The Autauga C.L.I.M.B. (Character, Leadership, Integrity, Motivation, and Best Attitude) program is located on 63 acres in rural Autauga County near Prattville, Alabama. The facility was constructed in 1986 by Bradford Health Services to serve as an alcohol and drug treatment center for adults. In 1994 the property was acquired by the Department of Youth Services for development of a short term program.
The Autauga C.L.I.M.B. program (formerly HIT) provides a short-term, highly structured environment for low to medium risk males in the juvenile justice system. With the help of specially designed programming and trained staff, youth are motivated to participate in outdoor adventure-based programming to address behavior issues and to learn pro-social skills in an effort to increase their self-esteem, self-discipline, regard for others, and functional ability to adapt and make a contribution to today’s society. Core program components include Project Adventure, Aggression Replacement Training (ART), and Changing Directions. Educational services are also provided.
The Project Adventure programming at Autauga stresses teamwork by giving youth situations where they are challenged to solve a problem as a group. Project Adventure helps youth learn how to work together through interaction. Youth learn why it is important to discuss possible solutions before attempting to solve a problem, to listen to suggestions from other people, to respect others ideas and feelings, and to think before acting. Youth learn the feeling of accomplishment when a difficult situation is faced, discussed, and then solved successfully.

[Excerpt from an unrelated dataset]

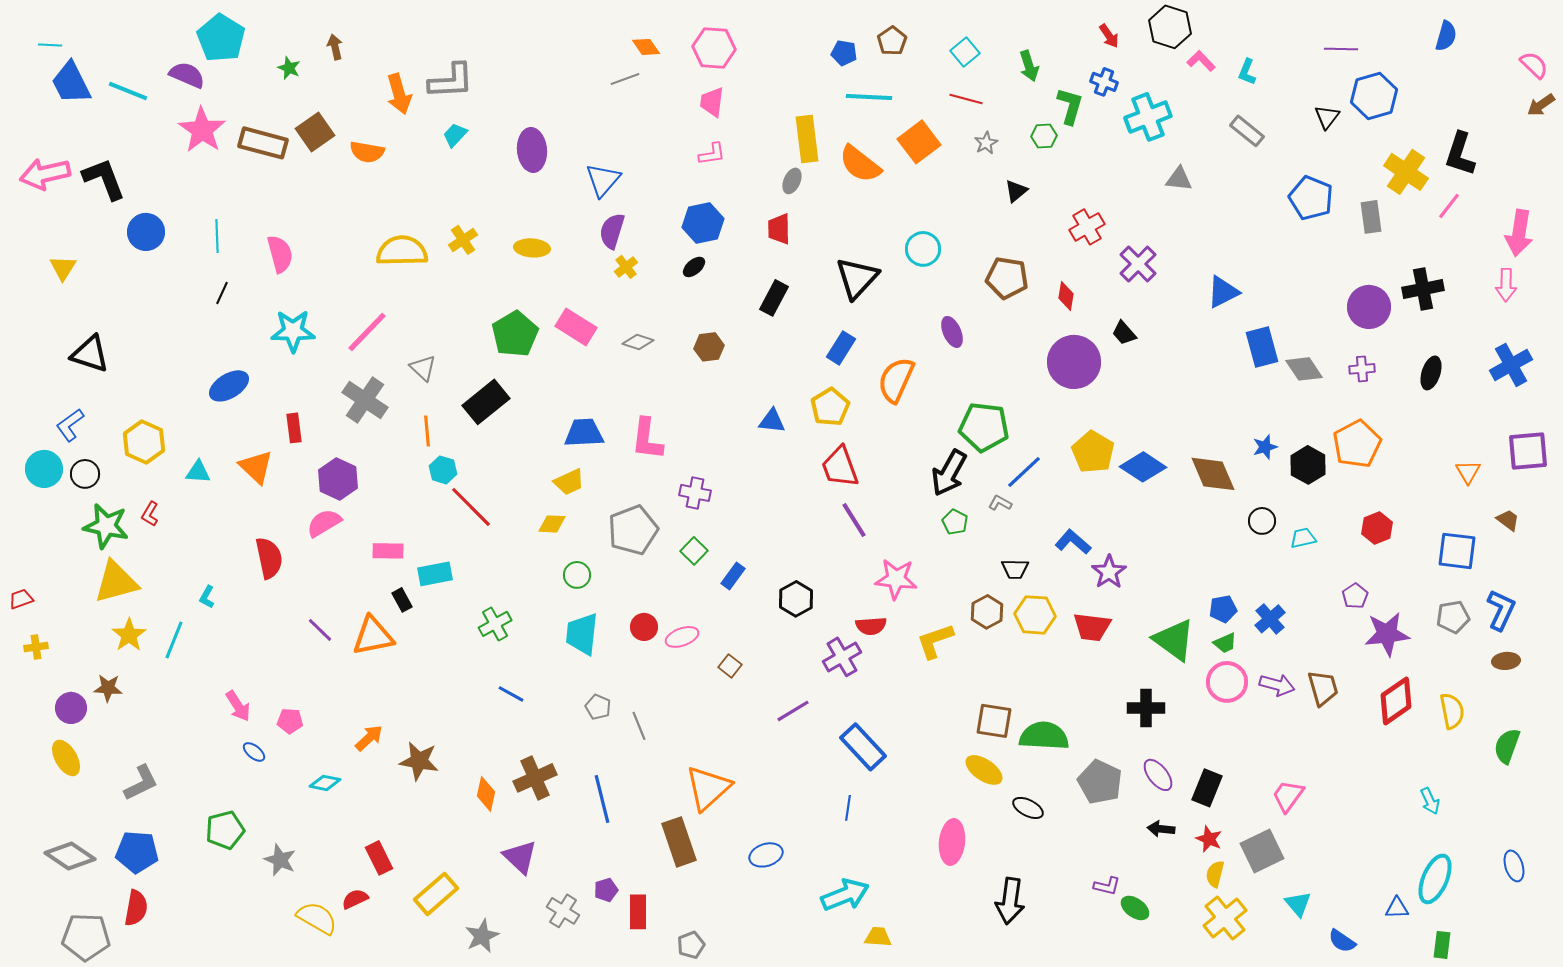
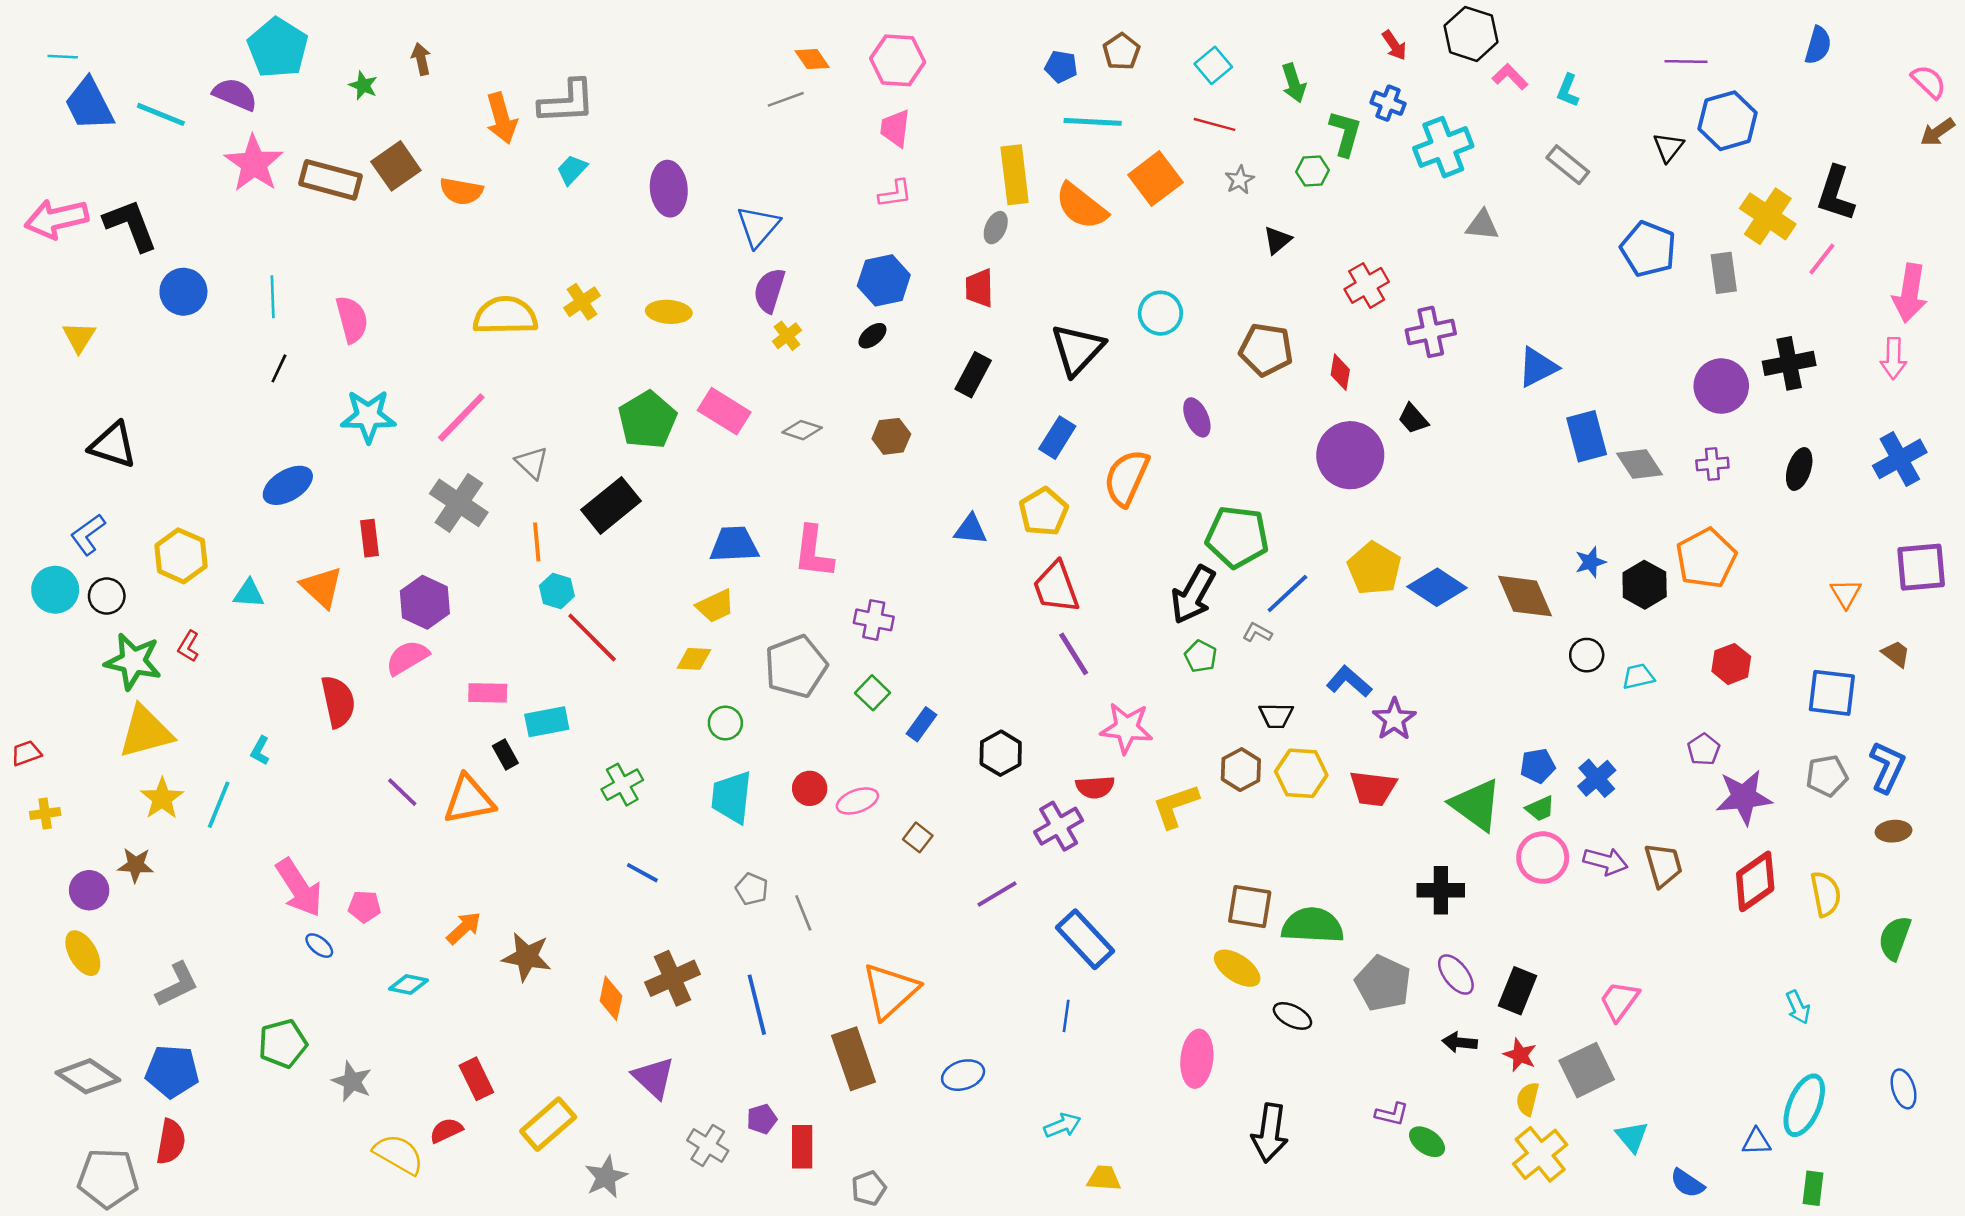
purple cross: (1138, 264) -> (1431, 332), turned 33
pink arrow: (238, 706) -> (299, 888), size x1.5
cyan arrow: (845, 895) -> (1062, 1125), size x0.6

Aggression Replacement Training (ART)
Aggression Replacement Training (ART) at Autauga is an evidence based program and is one of the most important aspects of the C.L.I.M.B. program. In anger control training, youth are instructed on how to control their anger and aggression towards others. Through numerous group training sessions, youth become aware of their feelings, how to tell when they are becoming angry, and what they can do to calm themselves down before they do something they would regret later. They are given written exercises to complete when they become angry to allow them to analyze the event, how they handled it, and what they could do differently to improve the situation. Other components of ART are:
Structured Learning Training (SLT)
Through discussions and role-playing, youth are taught to treat others as they would like to be treated. Through this training, youth learn how to respect others feelings. Being respectful is a basic social skill; and youth learn that the little things such as saying “please” and “thank-you” really mean a lot when expressed to others.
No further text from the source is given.